The Eleventh Circuit Court of Appeals has sided with Cheriese Johnson in her battle with Reliance Standard Life Insurance Company, ruling that the insurance company wrongly denied her long-term disability benefits. The case centers on the interpretation of a “preexisting condition” clause in Johnson’s insurance policy and whether her symptoms, which eventually led to a diagnosis of scleroderma, were treated during a specific lookback period before her policy took effect.
The court’s decision, handed down on November 21, 2025, reverses a lower court’s grant of summary judgment in favor of Reliance Standard. The judges determined that Reliance Standard’s interpretation of its own policy was unreasonable, and therefore, its denial of benefits was deemed arbitrary and capricious.
The Backstory
Johnson began experiencing various symptoms, including coughing, pain in her hands and feet, nausea, and fatigue, in late 2015. Over the following months, she consulted with numerous doctors and underwent various tests. During this time, she received several diagnoses, including fibromyalgia and borderline lupus erythematosus. However, doctors did not diagnose her with scleroderma, a rare autoimmune disease that causes the hardening and thickening of skin and other tissues.

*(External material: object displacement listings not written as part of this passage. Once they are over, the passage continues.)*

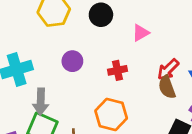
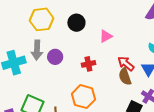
red arrow: (168, 69) -> (126, 64), turned 84
gray arrow: (41, 102) -> (37, 50), moved

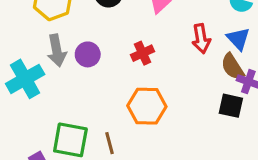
red arrow: (126, 64) -> (201, 39), turned -126
brown semicircle: (125, 77) -> (233, 67), moved

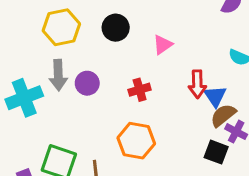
blue triangle: (238, 39) -> (215, 96), moved
brown semicircle: (233, 67) -> (223, 115), turned 76

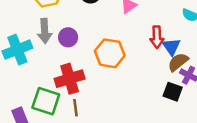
red cross: (140, 90) -> (70, 79), moved, size x1.6
orange hexagon: (136, 141) -> (110, 53), moved

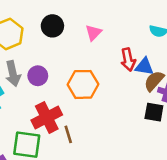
blue triangle: (171, 47) -> (144, 67), turned -36
brown line: (76, 108) -> (68, 134), moved

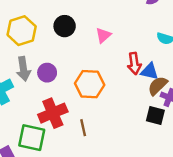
brown line: (68, 134) -> (83, 128), moved

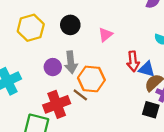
gray arrow: (23, 69) -> (71, 62), moved
brown line: (83, 128) -> (80, 95), moved, turned -42

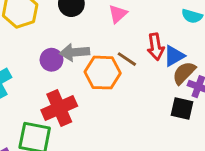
gray arrow: (71, 62) -> (75, 52), turned 95
blue triangle: (147, 69) -> (174, 56), turned -42
brown line: (80, 95) -> (127, 59), moved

In July 2016, Johnson took a job with The William Carter Company and purchased a long-term disability insurance policy from Reliance Standard. The policy became effective on October 12, 2016.

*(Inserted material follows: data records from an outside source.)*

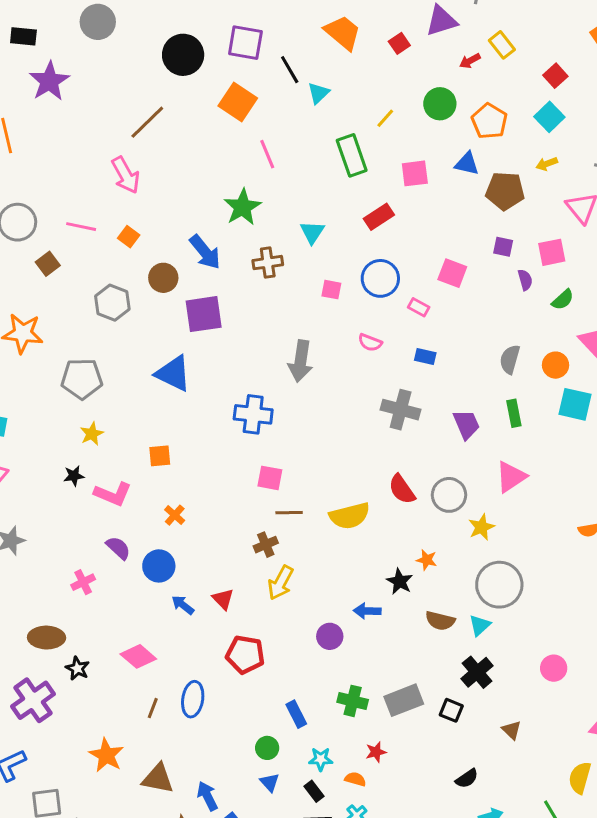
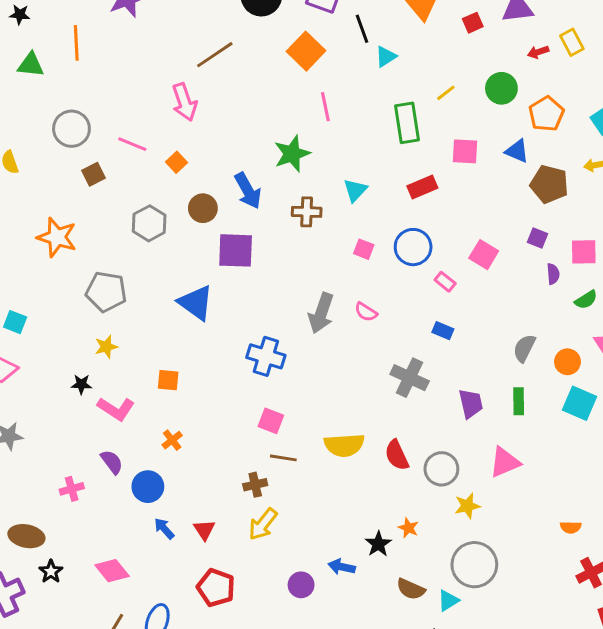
pink semicircle: (370, 342) -> (366, 312), moved
yellow semicircle: (350, 516) -> (344, 445), moved

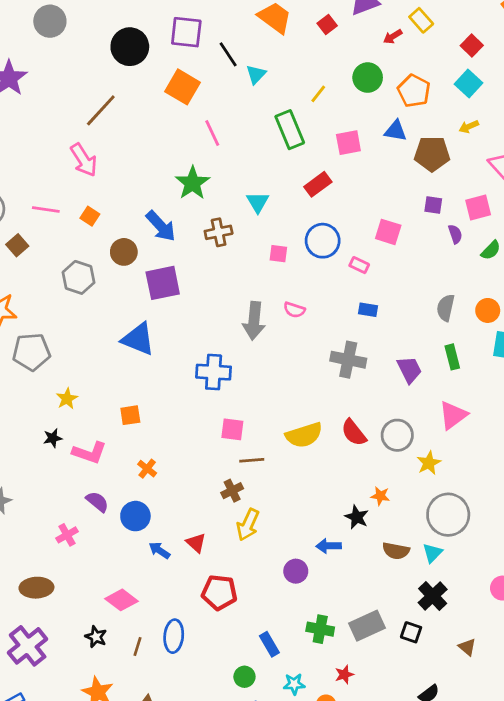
gray pentagon: (106, 292) -> (31, 352), moved
black star: (51, 571) -> (96, 637), moved

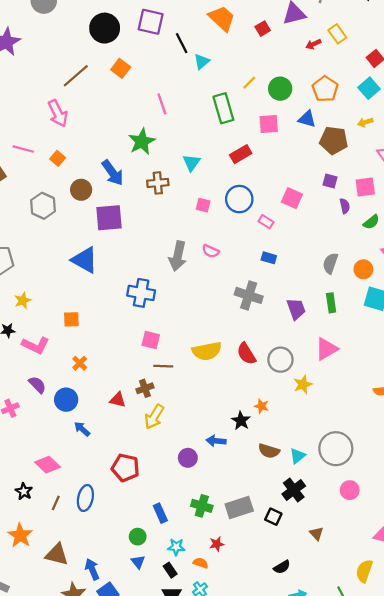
green circle: (368, 78) -> (280, 89), moved
orange square: (182, 87) -> (121, 68), moved, size x0.7
gray circle: (448, 515) -> (336, 449), moved
red triangle: (196, 543) -> (118, 400), moved, turned -35

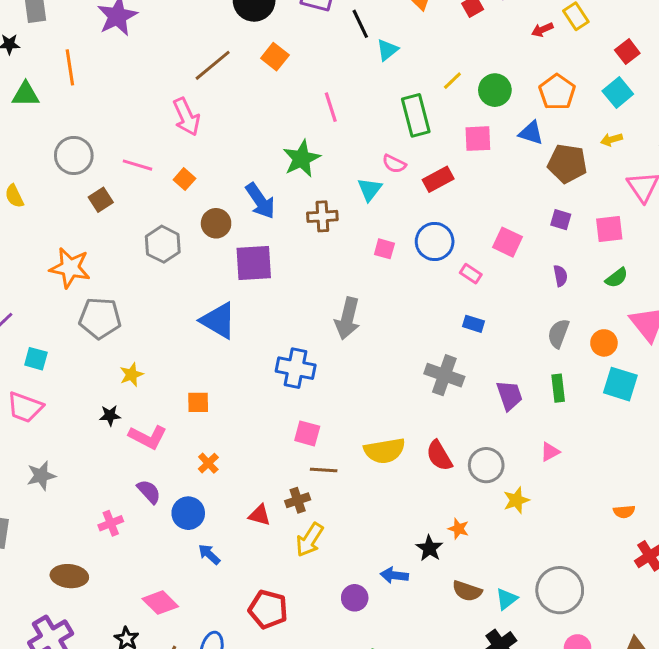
purple semicircle: (345, 206) -> (560, 276), moved
pink semicircle: (211, 251) -> (394, 164), moved
pink triangle: (326, 349) -> (550, 452), size x0.6

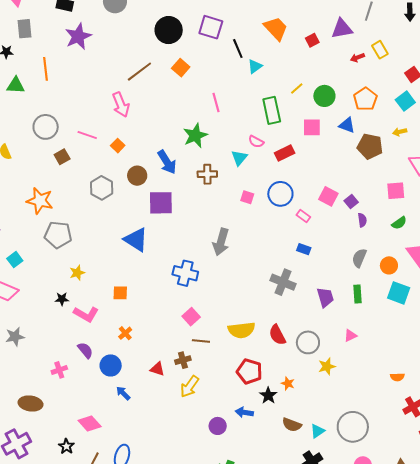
purple square: (561, 220) -> (351, 201), moved, turned 32
cyan square: (36, 359) -> (15, 260), turned 35
pink square: (307, 433) -> (191, 317), turned 30
red pentagon: (268, 609) -> (249, 372), moved

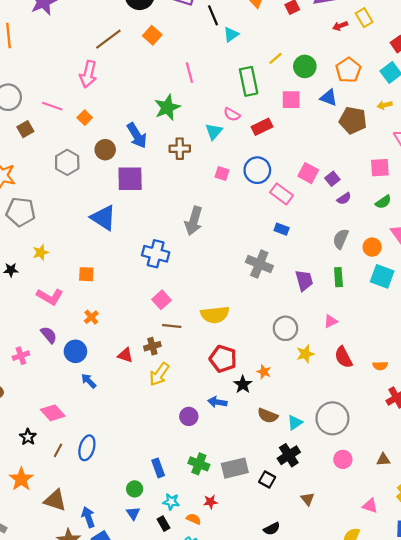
pink arrow: (121, 105) -> (88, 74), turned 35
pink rectangle: (303, 216) -> (281, 194), size x1.5
purple semicircle: (362, 220) -> (344, 199), turned 64
black star: (62, 299) -> (11, 270), moved
red semicircle: (277, 335) -> (343, 357), moved

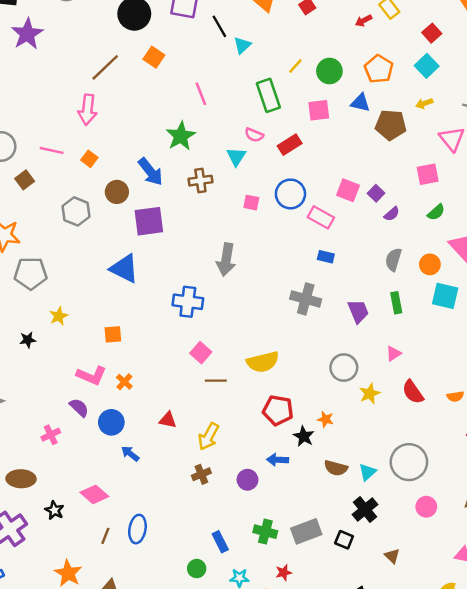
pink L-shape: (50, 297) -> (91, 375), moved
brown cross: (152, 346) -> (201, 474), moved
black star: (28, 437) -> (54, 510), moved

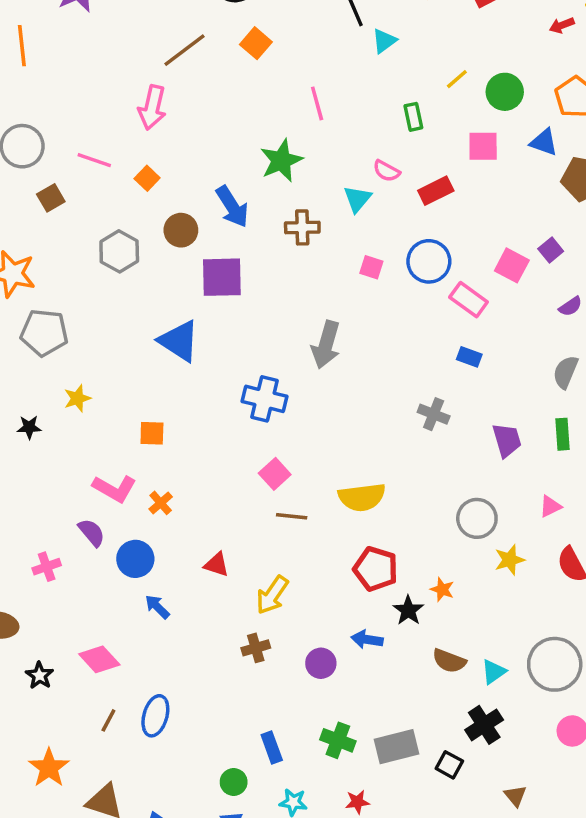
green rectangle: (268, 95) -> (413, 117), size x0.6
purple square: (376, 193) -> (551, 250), moved
gray cross: (306, 299) -> (434, 414), size x0.7

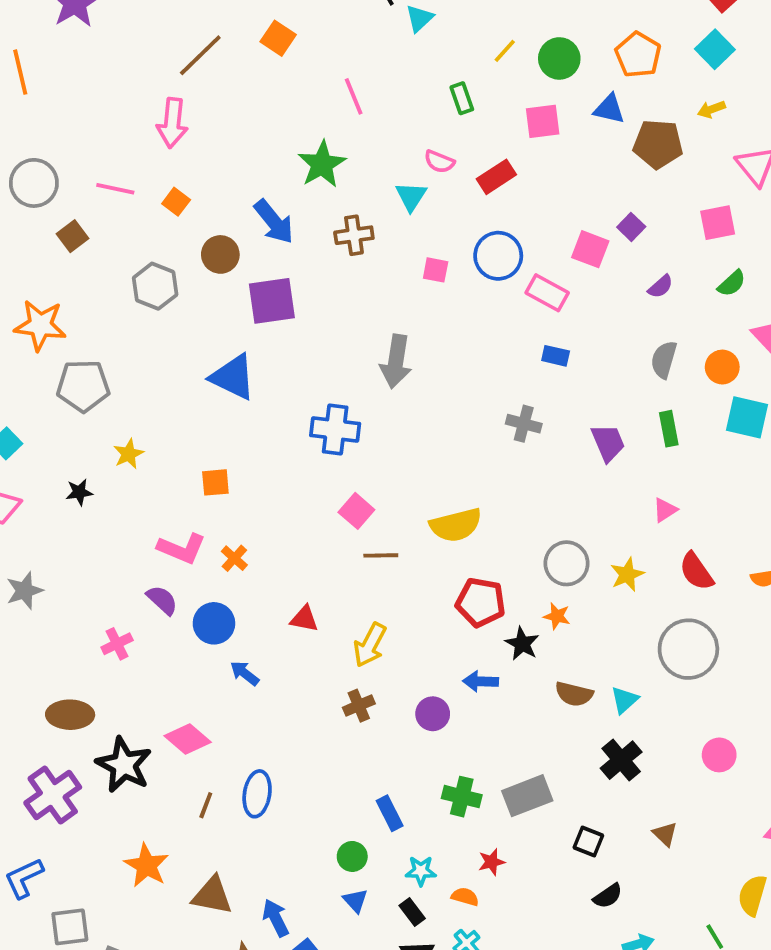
gray circle: (477, 518) -> (567, 563), moved
gray circle: (555, 664) -> (688, 649), moved
black star: (40, 675) -> (124, 765), size x1.8
black square: (449, 765) -> (588, 841), moved

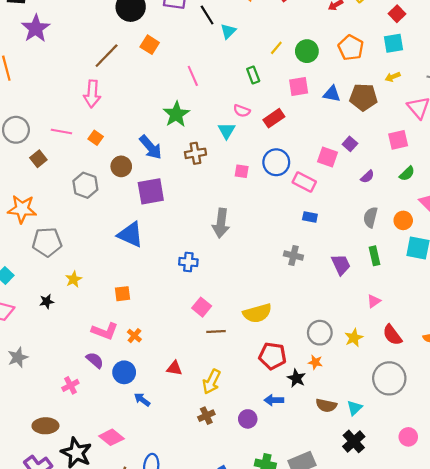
cyan square: (715, 49) -> (394, 43), turned 36
blue triangle: (609, 109) -> (332, 94), moved
blue cross: (335, 429) -> (188, 262), size x0.7

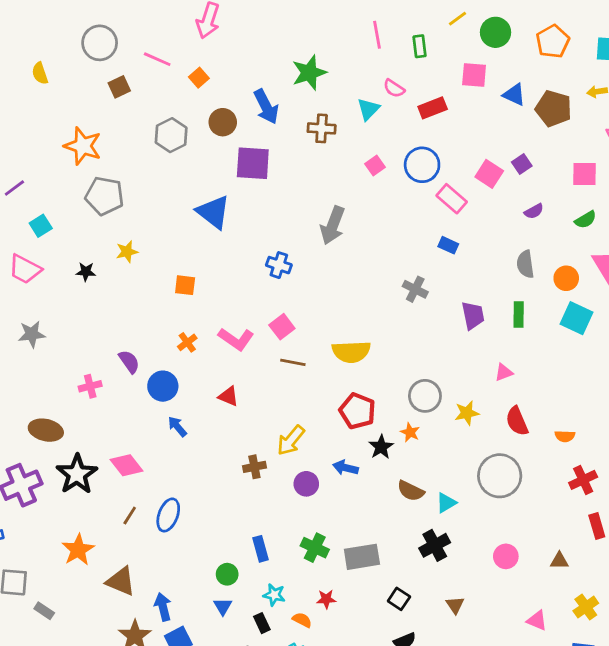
pink line: (193, 76) -> (377, 35), moved
pink square: (242, 171) -> (375, 166), turned 32
gray semicircle: (370, 217) -> (525, 264), turned -36
pink L-shape: (105, 331) -> (236, 339), moved
yellow arrow: (211, 382) -> (291, 440), moved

By January 2017, Johnson was unable to work due to her health issues. She filed a claim with Reliance Standard for long-term disability benefits, citing her scleroderma diagnosis. However, Reliance Standard denied her claim, citing the policy’s “Pre-existing Conditions Limitation.” This clause allowed the company to deny benefits if the disability was caused by a pre-existing condition treated during the three months before the policy’s effective date. This three-month period is known as the “lookback period,” which in Johnson’s case, ran from July 12, 2016, to October 12, 2016.
The Policy’s Fine Print
The crux of the case hinged on the precise wording of the policy. The policy defined a “Pre-existing Condition” as “any Sickness or Injury for which the Insured received medical Treatment, consultation, care or services, including diagnostic procedures, or took prescribed drugs or medicines.” The key phrase here, according to the court, is “for which.”
Johnson argued that she couldn’t have received medical treatment “for” scleroderma during the lookback period because no one knew she had the condition until after the lookback period ended. Reliance Standard, however, took a broader view, stating that benefits could be denied if Johnson was treated for any symptoms during the lookback period that were not inconsistent with scleroderma, even if no one suspected she had the disease.
The Court’s Reasoning
The Eleventh Circuit sided with Johnson, finding Reliance Standard’s interpretation to be incorrect. The court’s opinion, authored by Judge Grant, focused heavily on the word “for.” The court explained that “for” implies intent, purpose, or the object of an action. The court reasoned that because Johnson’s doctors did not intend to treat her for scleroderma during the lookback period, and in fact, did not even suspect she had the condition, the denial of benefits was improper.
The court also noted that the symptoms Johnson experienced during the lookback period, such as nausea, fatigue, and swelling, were general and could be attributed to various ailments. The court emphasized that the doctors did not diagnose scleroderma during this period, and therefore, Johnson was not treated “for” the condition.
The court applied a six-step framework used in the Eleventh Circuit for reviewing ERISA (Employee Retirement Income Security Act) benefit decisions. The court found that Reliance Standard’s decision was “de novo wrong,” meaning the court disagreed with the company’s interpretation of the policy. The court also determined that Reliance Standard had discretion to interpret the policy. However, the court concluded that Reliance Standard’s interpretation was unreasonable, which meant the denial of benefits was arbitrary and capricious.
The Implications
This ruling clarifies the interpretation of “preexisting condition” clauses in disability insurance policies. It underscores the importance of the word “for” in determining whether treatment was provided for a specific condition. Insurance companies cannot deny benefits based on treatment for symptoms that might later be linked to a condition if the condition itself was not suspected or diagnosed during the relevant lookback period.
The court’s decision serves as a reminder that insurance companies must interpret their policies reasonably and cannot deny benefits based on a strained or overly broad interpretation of the policy language.
The court reversed the district court’s decision and sent the case back for further proceedings consistent with its opinion, meaning Johnson’s claim for benefits will now be reconsidered.